As we want to dedublicate agains the openngc catalog, we first check if OpenNGC has been enabled for this build.

open_ngc_id = open_ngc.OpenNGC.meta.id

if open_ngc_id not in catalogs:
    return []

This is not strictly necessary but saves time when we build the catalog without enabling OpenNGC. For small catalogs like this however, it is not worth the effort to perform this check. We’ve included it here to demonstrate the pattern.

After this check, we retrieve all objects from the current catalog with query_fn(self.meta.id) and loop through them.
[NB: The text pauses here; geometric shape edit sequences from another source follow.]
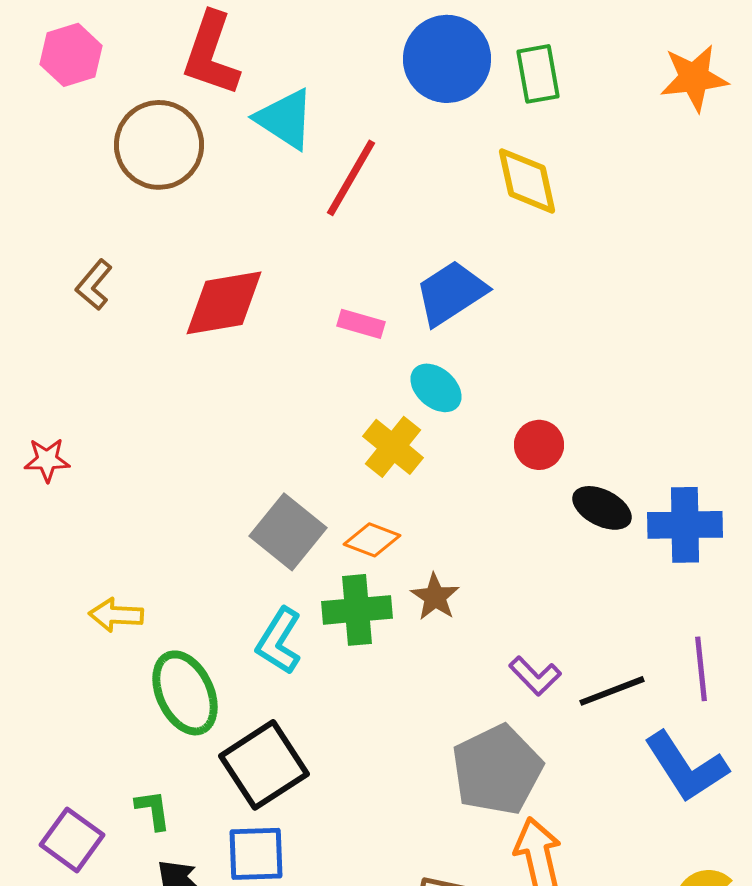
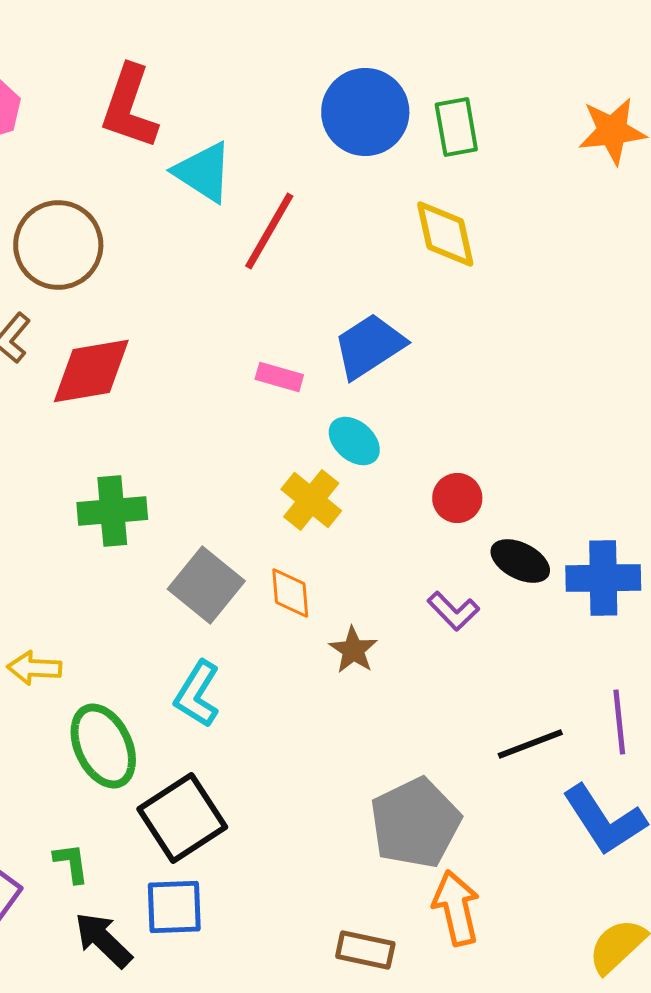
brown circle: (159, 145) -> (58, 245), moved
red diamond: (224, 303) -> (91, 371), moved
orange diamond: (372, 540) -> (290, 593), turned 64
green cross: (357, 610) -> (112, 511), moved
purple L-shape: (535, 676) -> (453, 611), moved

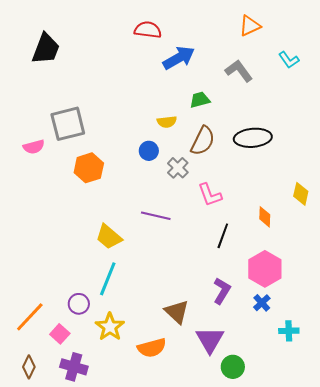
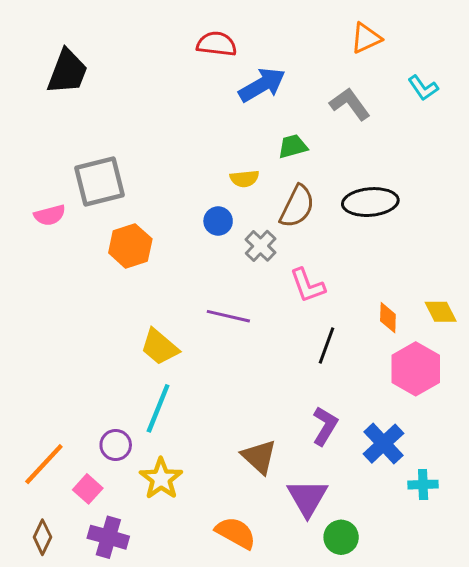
yellow diamond: (301, 194) -> (441, 312), moved, turned -40
pink hexagon: (265, 269) -> (416, 369), moved
blue cross: (262, 303) -> (384, 444), size x1.6
orange semicircle: (152, 348) -> (236, 533), moved, turned -136

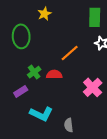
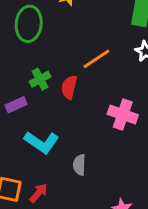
red semicircle: (54, 75) -> (69, 87), turned -84
pink cross: (93, 87) -> (123, 115), turned -36

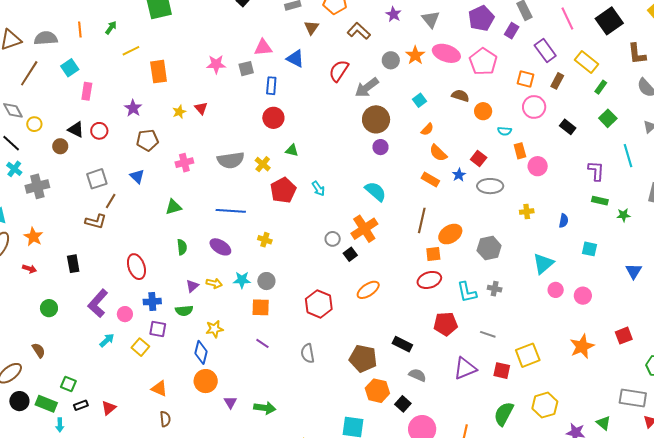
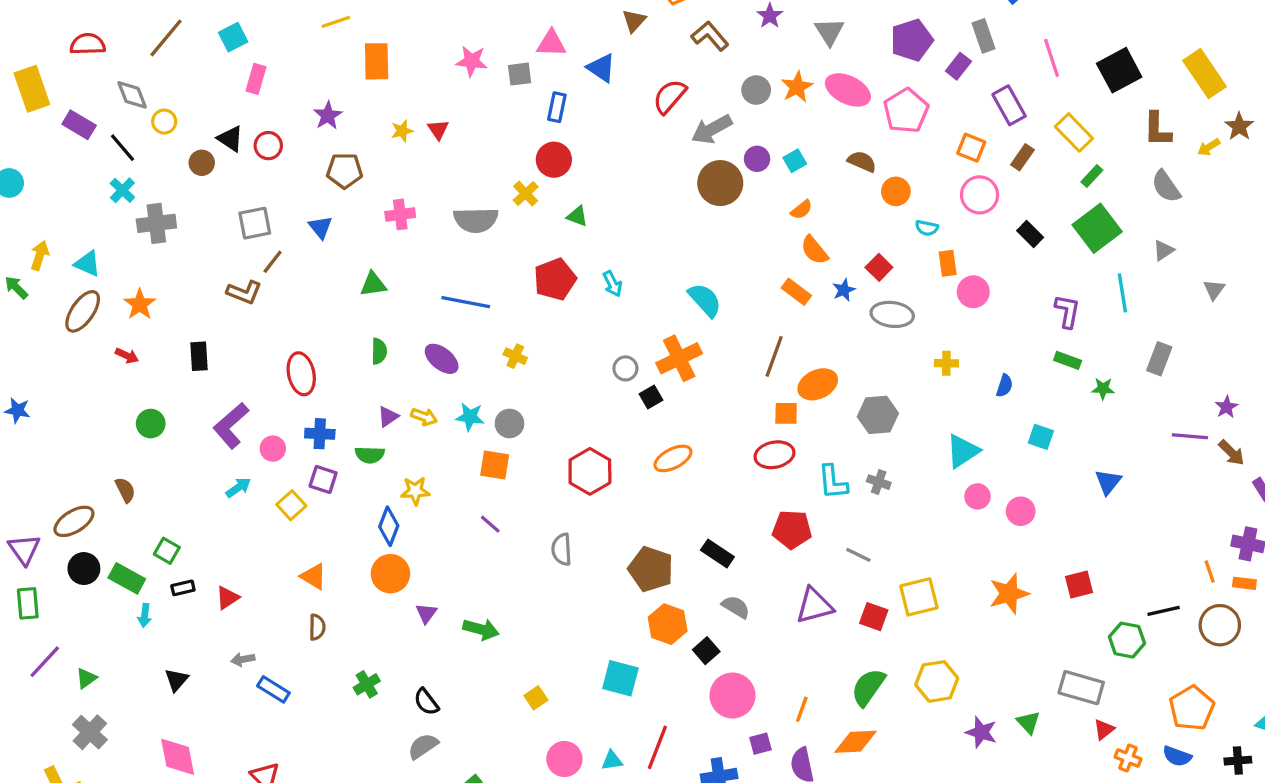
green square: (608, 118) -> (1097, 228), size x1.6
purple circle: (380, 147) -> (757, 159), moved
yellow cross: (263, 164) -> (526, 194), moved

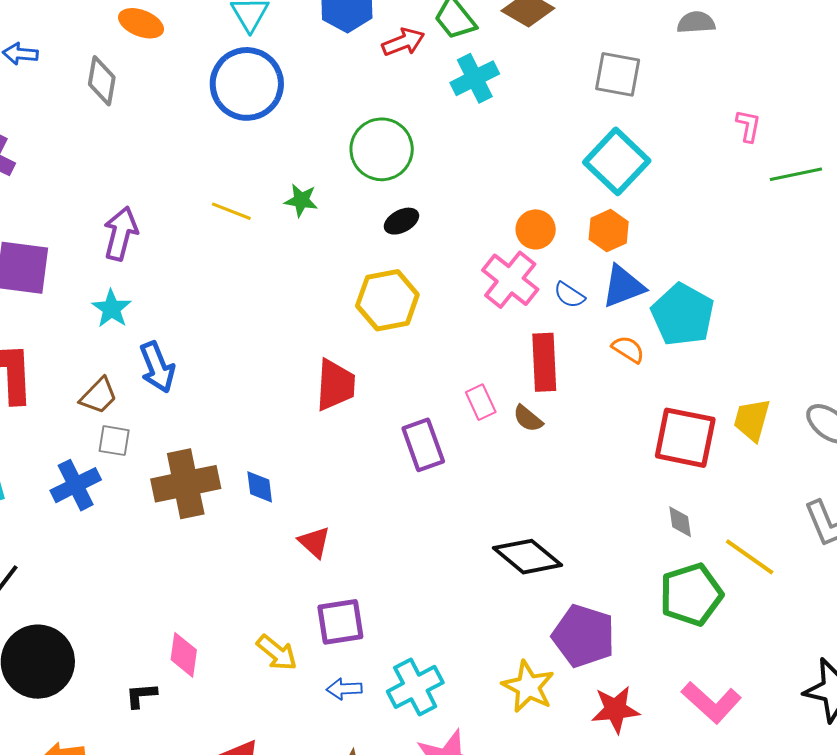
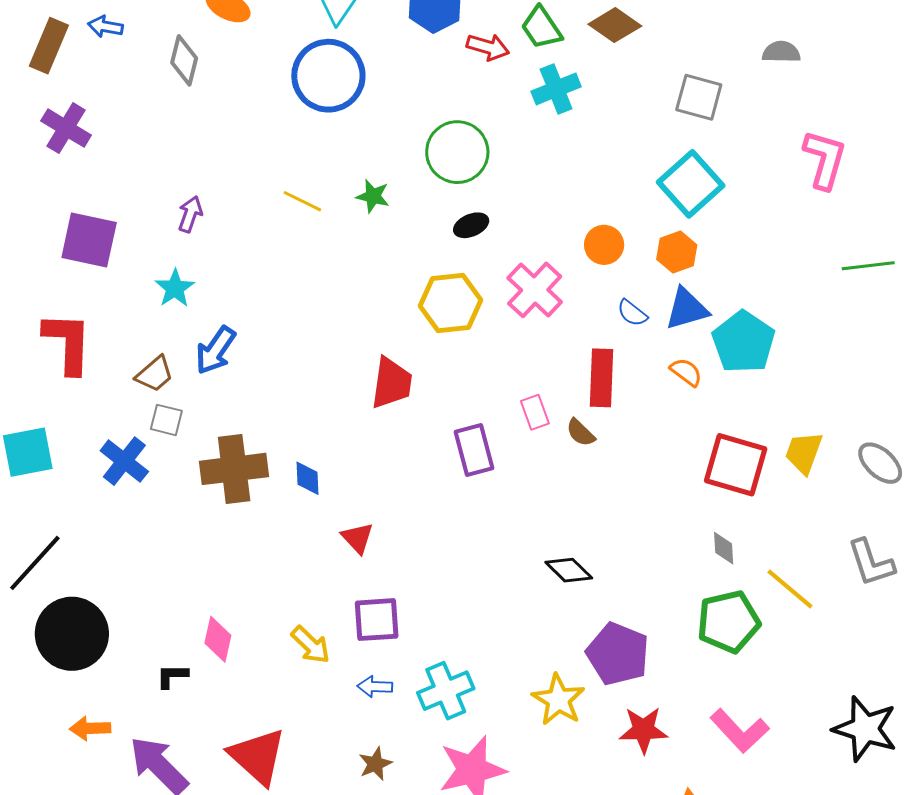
red arrow: (403, 42) -> (488, 47), turned 33
pink L-shape: (748, 126) -> (825, 159), size x1.8
green line: (796, 174) -> (868, 266), moved
purple arrow: (121, 234) -> (190, 214), size x0.7
pink cross: (510, 280) -> (535, 290), moved
blue arrow: (157, 367) -> (216, 350), turned 51
blue cross: (76, 485) -> (124, 461), turned -30
black diamond: (528, 557) -> (569, 570), size x0.7

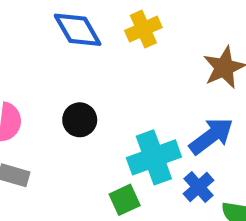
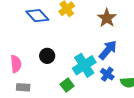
green square: (125, 200) -> (67, 85), moved

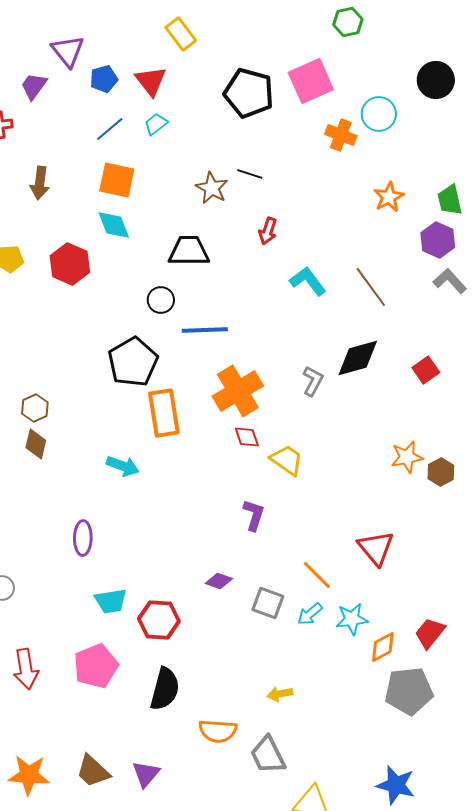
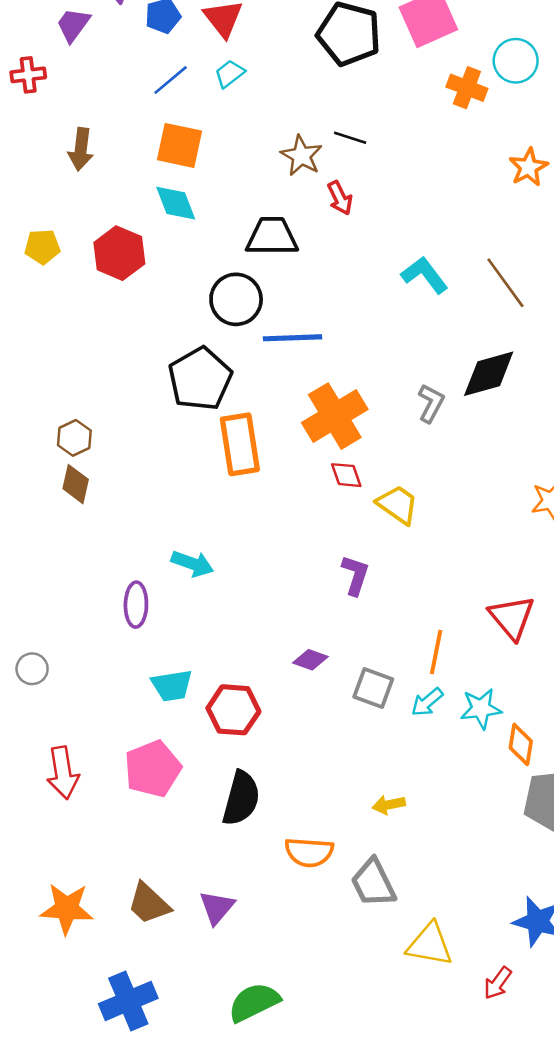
red arrow: (268, 231) -> (340, 198), moved, turned -44
black circle: (161, 300) -> (236, 299), size x1.5
cyan arrow: (123, 466) -> (192, 564), moved
orange line: (317, 575) -> (436, 652), turned 56
orange diamond: (383, 647) -> (521, 744), turned -52

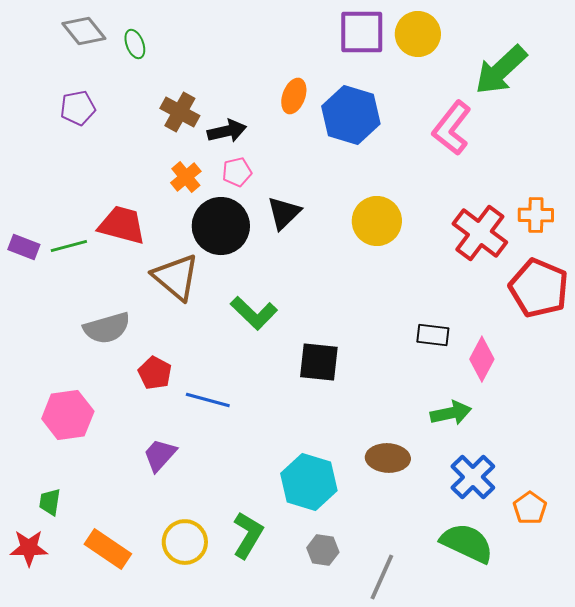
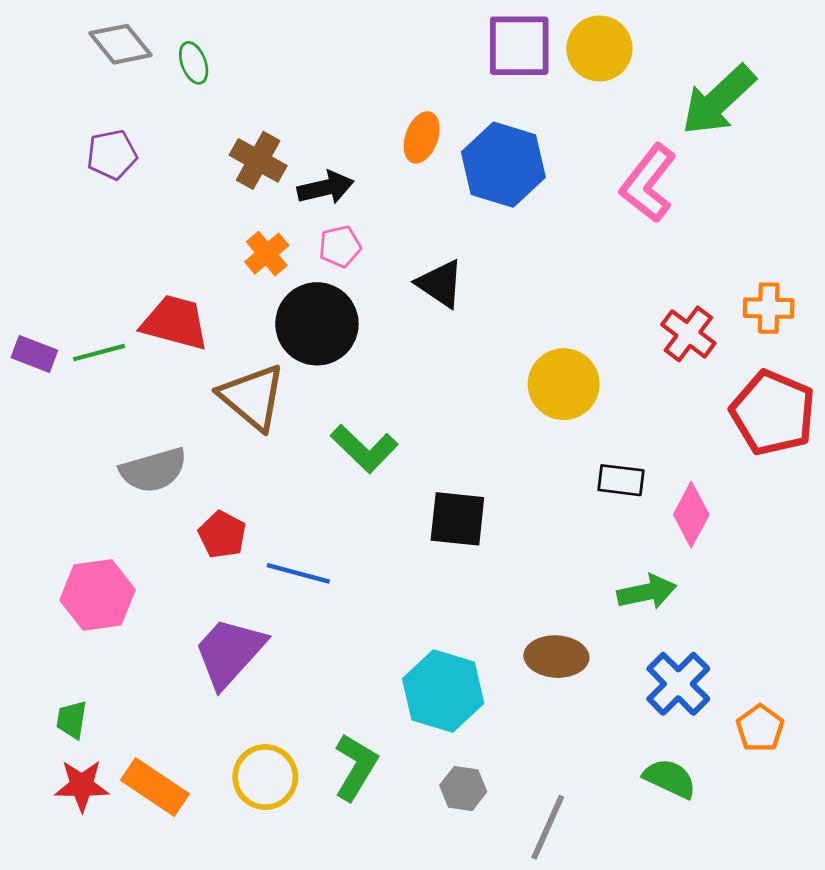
black triangle: (284, 213) -> (440, 284), moved, turned -42
yellow circle: (377, 221) -> (564, 384), moved
red cross: (480, 233) -> (688, 334), size x0.7
purple trapezoid: (160, 455) -> (229, 652), size x1.5
green semicircle: (467, 543) -> (670, 778), size x0.7
red star: (29, 548) -> (82, 786), moved

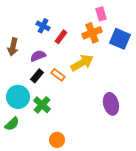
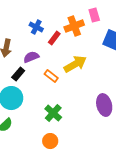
orange cross: (92, 33) -> (74, 26), moved
black rectangle: (37, 76) -> (18, 74), moved
green cross: (42, 105) -> (53, 113), moved

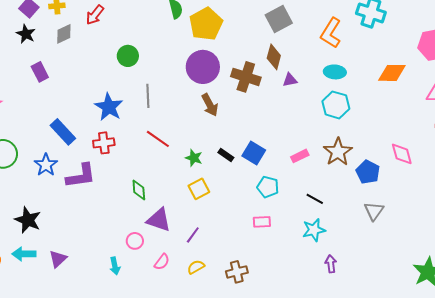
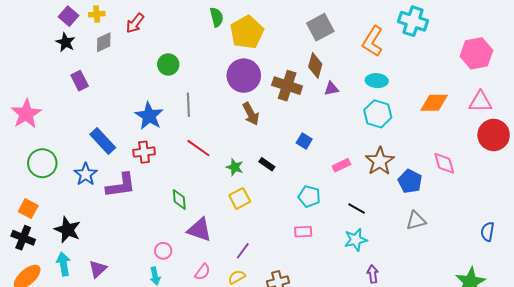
orange diamond: (392, 73) -> (434, 103), moved
blue square: (254, 153) -> (304, 141), moved, size x0.7
gray triangle: (374, 211) -> (416, 221), turned 40
purple line: (193, 235) -> (243, 251), moved
pink circle: (135, 241) -> (163, 251), moved
cyan arrow: (24, 254) -> (63, 264), turned 80

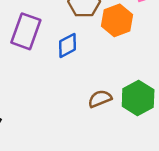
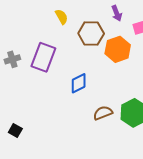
blue diamond: (67, 45) -> (79, 83), moved

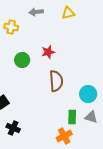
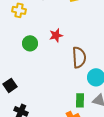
brown semicircle: (56, 81) -> (79, 57), moved

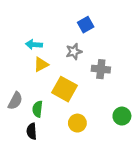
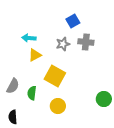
gray cross: (101, 69) -> (86, 42), moved
yellow circle: (77, 123) -> (58, 106), moved
black semicircle: (32, 131) -> (13, 117), moved

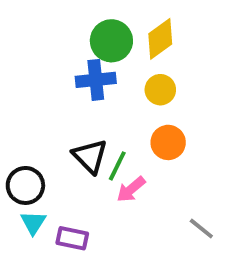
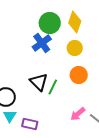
yellow diamond: (160, 39) -> (75, 22), turned -35
blue cross: (96, 80) -> (42, 43), turned -30
pink arrow: (131, 189) -> (78, 114), moved

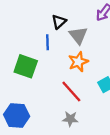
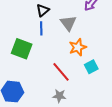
black triangle: (59, 22) -> (43, 10), moved
orange star: (78, 62) -> (78, 47), moved

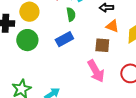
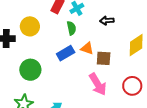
orange triangle: (112, 26) -> (87, 48), moved
green circle: (27, 40) -> (30, 70), moved

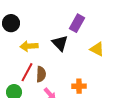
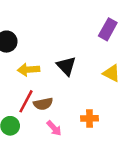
purple rectangle: (77, 23) -> (108, 29), moved
brown semicircle: (41, 74) -> (43, 104), turned 77

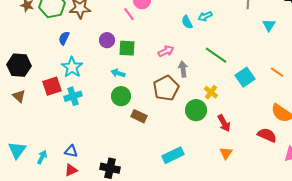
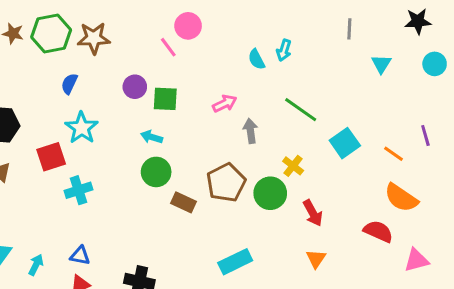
cyan arrow: (205, 16) -> (284, 50), turned -48
orange line: (277, 72) -> (393, 154), moved
brown pentagon: (166, 88) -> (226, 183), moved
cyan cross: (73, 96) -> (78, 190), moved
In the loop we check if the object has an NGC number (lines 8,9) and then construct the catalog identifier of the NGC object in lines 11 and 12.

Finally we retrieve all dublicate objects from openngc by querying the database:

suspects = query_fn(
    open_ngc_id,
    f"catalog_identifier LIKE '{ngc_designation}' AND trixel = {obj.trixel}",
)

Please read the api documentation for the exact syntax of the query function. In a nutshell, the first argument is the id of the catalog we wish to search 1 and the second one is a SQL WHERE clause. In this instance we look for objects with a specific catalog_identifier. This would be enough in this instance, but for bigger catalogs it is always wise to only search objects in a similar part of the sky. This is what trixel = {obj.trixel} does.

Having retreived the dublicates, all that remains is to yield them in the expected format:

for suspect in suspects:
    yield {(self.meta.id, obj.hash), (open_ngc_id, suspect.hash)}

To test our work, we can run the CLI tool and inspect the results as in the last section. Inserting a debug print statement in the above code is also a good method to test dedublication.

$ kscat build -c 5 -c 1
INFO:builder:Getting data for the catalog 'OpenNGC'.
INFO:builder:Getting data for the catalog 'Hickson Compact Groups'.
INFO:lib.utility:Downloading: https://cdsarc.unistra.fr/ftp/VII/213/groups.dat
INFO:builder:Registering the catalog 'Hickson Compact Groups' in a temporary db and parsing.
INFO:builder:Using 'OpenNGC' from cache.
INFO:builder:Loading the catalog 'OpenNGC'.
INFO:builder:Loading the catalog 'Hickson Compact Groups'.
INFO:builder:Deduplicating.
INFO:builder:Dumping the catalogs.
INFO:builder:Dumping contents of the catalog 'OpenNGC' into '/home/hiro/Documents/Projects/kstars_catalogs/out/1_OpenNGC_7.kscat'.
INFO:builder:Dumping contents of the catalog 'Hickson Compact
Groups' into
'/home/hiro/Documents/Projects/kstars_catalogs/out/5_HicksonCompactGroups_1.kscat'.

Note that we also have to enable the OpenNGC catalog with -c 5. Alternatively you can omit the -c arguments altogether to build the whole catalog suite.

Summary and Outlook

In the above, we implemented the parsing and deduplication of the “Hickson Compact Groups Catalog”. While this has shown us the most common challenges and solutions, it has to be noted that every catalog is unique and has to be treated differently. That is the reason for using python modules as the catalog specification. While we have covered many utilities here, there is a lot more functionality which you may find useful when implementing a catalog. For example, the Abell catalog comes from a source that is not expected to be around “forever” (a personal website). Therefore a copy is stored in the catalog repo and accessed through lib.catalogfactory.Factory._in_data_dir(). This is just one example why it is wise to study the API documentation. When in doubt, you can always open an issue or a merge request and request help.

1

To search all catalogs, use lib.catalogsdb.CATALOGS.all_objects first argument.